Ma Beauty scowled down at her. "Come on, you. We are already late."
Sunday returned the book to her bag and followed her aunt out of the taxi.
Bhambatha's Rock was one short street, ending at an iron bridge that spanned the dry river. Low cinderblock buildings flanked the road in two uneven rows, some untreated gray, others painted in blues and pinks faded by the sun.
Sunday and her aunt dodged the cows and the goats and the drunks clotting the doorway of the liquor store, picked their way betwee
n vendors squatting in the dirt selling cigarettes and the cheap sweets that made your piss go pink. They arrived at a store, dwarfed by signs advertising Omo washing powder and Sunlight soap. A group of women and girls sat on the sand behind the store, in the shade of flat-topped thorn trees.
A big woman waited for Sunday and Ma Beauty, casting glances at the watch that cut into her fat wrist. She wore a floral blouse, a gray skirt hanging to her thick ankles, elephant feet overflowing sandals that had been made for a more delicate body. A blue beret was pulled low on her head and she had a big imitation leather purse slung over her shoulder. Auntie Mavis. The sister of the ugly dog who had bought Sunday. Come to see the inspection was carried out in the traditional manner. And that the results were beyond dispute.
The two women greeted one another. Sunday was ignored. Auntie Mavis spoke down her flat nose at Ma Beauty as she led the way to where around twenty teenage girls stood in line, chattering and giggling nervously. A young woman in too-tight jeans and evening shoes with rounded heels perched on a rock, writing the names of the girls in a notebook.
Sunday's aunt dug in her pocket and produced a coin. "Here. Go pay."
Sunday stood in line. Gave her name. The woman laboriously wrote it down, and pocketed the payment. Sunday joined the girls who waited but she didn't make conversation.

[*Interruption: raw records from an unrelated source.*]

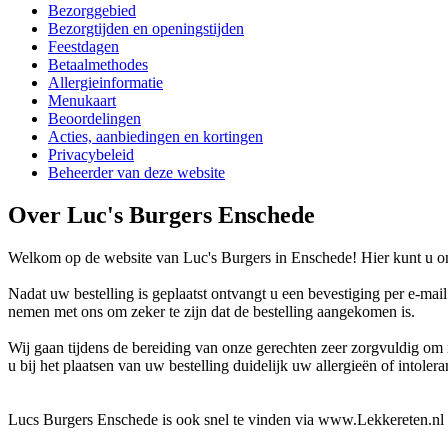
Bezorggebied
Bezorgtijden en openingstijden
Feestdagen
Betaalmethodes
Allergieinformatie
Menukaart
Beoordelingen
Acties, aanbiedingen en kortingen
Privacybeleid
Beheerder van deze website
Over Luc's Burgers Enschede
Welkom op de website van Luc's Burgers in Enschede! Hier kunt u onl
Nadat uw bestelling is geplaatst ontvangt u een bevestiging per e-mai
nemen met ons om zeker te zijn dat de bestelling aangekomen is.
Wij gaan tijdens de bereiding van onze gerechten zeer zorgvuldig o
u bij het plaatsen van uw bestelling duidelijk uw allergieën of intoler
Lucs Burgers Enschede is ook snel te vinden via www.Lekkereten.nl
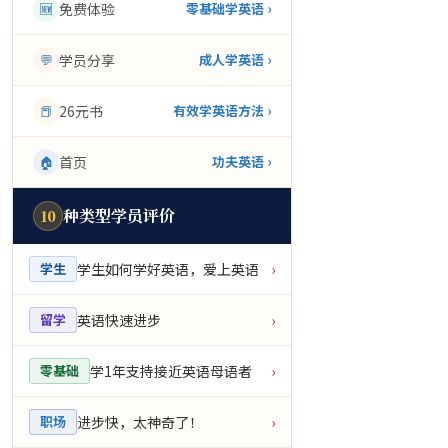
🆕
免费体验
零基础学英语 ›
💬
学员分享
成人学英语 ›
📕
26元书
有效学英语方法 ›
🏠
首页
功夫英语 ›
种类型学员评价
10
学生如何学好英语，爱上英语
学生
›
英语快速进步
留学
›
学1年支持接近英语母语者
零基础
›
进步快，太神奇了！
职场
›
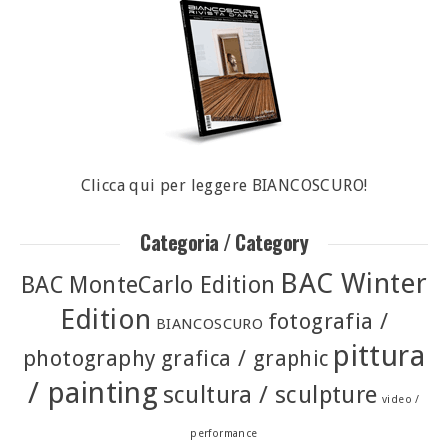
Clicca qui per leggere BIANCOSCURO!
Categoria / Category
BAC Winter
BAC MonteCarlo Edition
Edition
fotografia /
BIANCOSCURO
pittura
photography
grafica / graphic
/ painting
scultura / sculpture
video /
performance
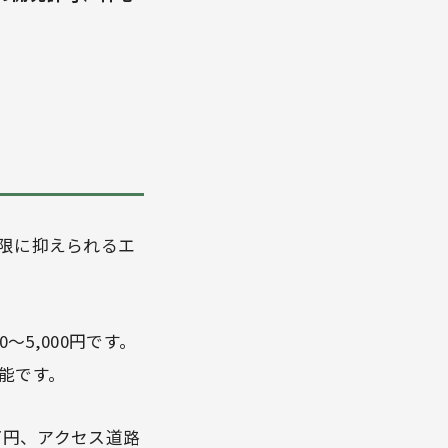
限に抑えられるエ
〜5,000円です。
可能です。
0万円、アクセス道路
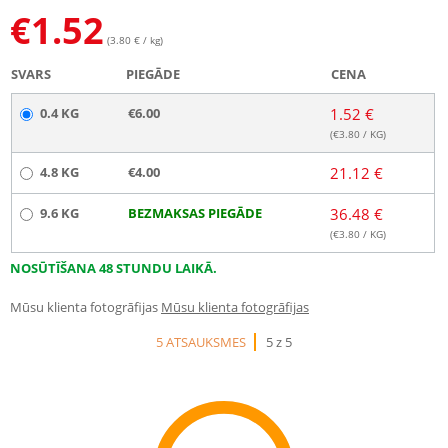
€
1.52
(3.80 € / kg)
SVARS
PIEGĀDE
CENA
0.4 KG
€6.00
1.52 €
(€
3.80
/ KG)
4.8 KG
€4.00
21.12 €
9.6 KG
BEZMAKSAS PIEGĀDE
36.48 €
(€
3.80
/ KG)
NOSŪTĪŠANA 48 STUNDU LAIKĀ.
Mūsu klienta fotogrāfijas
Mūsu klienta fotogrāfijas
5 ATSAUKSMES
5 z 5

A girl was called forward and disappeared behind a tree where an auntie in black and white beaded ceremonial headdress sat on a grass mat. A group of older women formed a cordon around the auntie, protecting the girl from prying eyes.
A shout went up, and the women cheered and ululated. Calling out "Imomozi!" Vagina in Zulu. The girl stepped from behind the tree, proudly wearing a circle of white paste on her forehead that announced to the world that she was a Zulu virgin.
One by one the girls went forward. And the cheers and shouts followed. Then a girl disappeared behind the tree and emerged to silence. No white marking. No cheers. Just shakes of the heads and clucking from the older women. Tears on the girl's face, her disgraced mother scuttling off after her.